Si se pudiera, uno se matricularía en Joaquín Moeckel: una especie de asignatura o máster que permitiera convivir unos meses junto a él, un tiempo de observador meticuloso de las actitudes de un hombre bastante peculiar. Sería una matrícula de esponja, de hambre de aprender más datos vitales sobre el arrojo y la valentía del ser humano. Y, en la medida de lo posible, hacerte siquiera con las reacciones de una inteligencia a raudales y poco común. Ignoro si se ha sometido alguna vez al examen de su coeficiente intelectual, pero el dato sería asombroso. Tiene tantos reflejos que montado en un coche de choque no le rozaría la goma de los demás.
Moeckel es un buen abogado, un prestigioso abogado, con clientes como Carmen Martínez Bordiú, Victorio y Lucchino o McDonald´s; pero es, además, un auténtico generador de audiencias televisivas y un imán de lecturas con sus constantes apariciones en la prensa. La radio, por supuesto, tampoco ha querido perdérselo. Incluso tan joven ya está en una biografía, La fuerza del carácter, escrita por el periodista todoterreno Félix Machuca.
Moeckel es el auténtico defensor del pueblo, un puro animal de la escena mediática, capaz de haber derrumbado los muros que separaban al gran público del inasequible argot jurídico. Le trinca a las leyes sus tripas, se burla de las trampas que esconden, se diría que mantiene un constante desafío con la solemnidad, y es el terror de todo oscurantismo que no es capaz de ser profundo. Moeckel está dotado del lenguaje del entendimiento, con él se entera la gente rápidamente de lo que habla un letrado. Coge los códigos y lee en ellos pan y vino.

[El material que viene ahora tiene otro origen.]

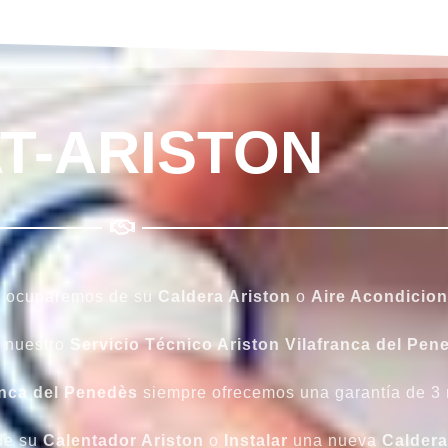
T-ARISTON
os ocuparemos de su
Caldera Ariston
o
Aire Acondicion
n nuestro
Servicio Técnico Ariston Vilafranca del Pen
anca del Penedès
siempre ofrecemos una garantía de 3 
e su
Calentador Ariston
o
Instalar
una nueva
Caldera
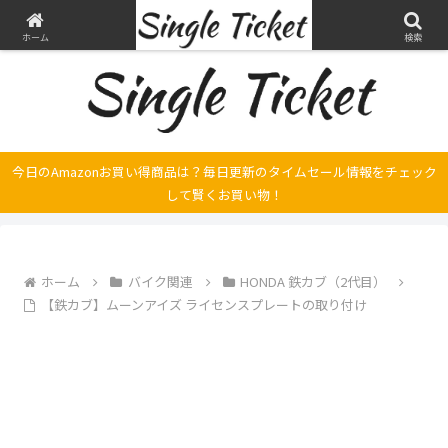
ヤマハ SRX250とFilano115、スバル エクシーガの整備・修理そして旅の記録
ホーム
検索
今日のAmazonお買い得商品は？毎日更新のタイムセール情報をチェック
して賢くお買い物！
ホーム
バイク関連
HONDA 鉄カブ（2代目）
【鉄カブ】ムーンアイズ ライセンスプレートの取り付け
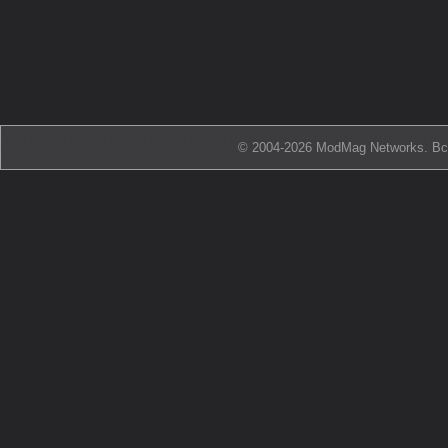
© 2004-2026 ModMag Networks. В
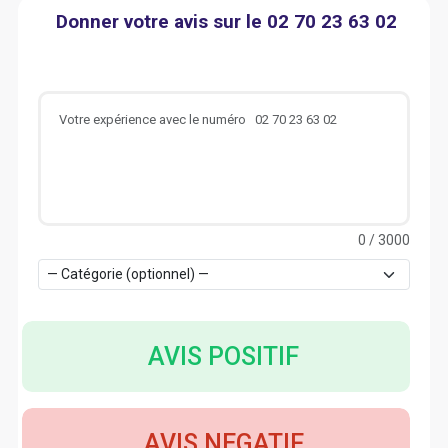
Donner votre avis sur le 02 70 23 63 02
0
/ 3000
AVIS POSITIF
AVIS NEGATIF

Es un abogado protesta como si defendiera sus causas con canciones de Raimon, que ha adoptado como causa propia el viejo lema de que el pueblo unido, jamás será vencido. Tiene un par de aquellos en tiempos de tanto canco, en una ciudad de muchos cobardes que casi no dan la cara más que en la procesión del Corpus. Y está lleno de convicciones porque está lleno de reflexiones.
Le sigo estos días de cerca (lo más posible que me permite su trepidante ritmo) porque trato de construir y levantar definitivamente un documental sobre su vida con más metros de altura y más plantas que un rascacielos de la Quinta Avenida. Da vértigo mirar desde arriba lo que se ve ya desde su juventud: centenares de páginas de los periódicos a los que ha concedido entrevistas o se han hecho eco de sus mayúsculas victorias a la SGAE y otros entes gigantes contra los que sólo sabe ganar David a Goliat; horas y horas de programas de televisión por toda España y parte del extranjero; informativos que lo tienen por el centro de sus noticias; fotos y más fotos ¡y más fotos! de su vida pública e íntima; retratos junto a destacadas personalidades de este tiempo agitado en el que Moeckel se desenvuelve como si tuviera la respiración de un anfibio. Es como el Ejército, por tierra, mar y aire. Parece transitar atravesando tabiques, con la naturalidad de lo invisible y sin tiempo para buscar las puertas, con el don de la ubicuidad, hallándose lo mismo en las cofradías que en los toros, en la Semana Santa y en la Feria, en el Rocío, viendo ópera en el Maestranza, cogiendo el AVE a Madrid o subiendo a un vuelo destino a Venezuela, abriendo coloquios, dando conferencias, impartiendo clases de Derecho del Trabajo en la Universidad, inaugurando cursos académicos es una sucesión de frentes que refiero jadeante y sin resuello, cuya celeridad acentúa aún más verle con el uso permanente del móvil. Es la vida en parabólica.
Cuando concluya mi estudio y amplísimo reportaje sobre Joaquin Moeckel, no me cabe duda de que habré realizado el trazo interesante de una de las personalidades más singulares de la vida sevillana, una rara avis nada indolente en la ciudad de la indolencia, un contestatario en la capital de la resignación, alguien capaz de saborear las exquisiteces de los mejores bares, sin dejarse atrapar por la morfina del tapeo. Eso sí, cómo no, también le están sirviendo el plato de la envidia. Pero ya se sabe que el éxito va indisolublemente unido a ella.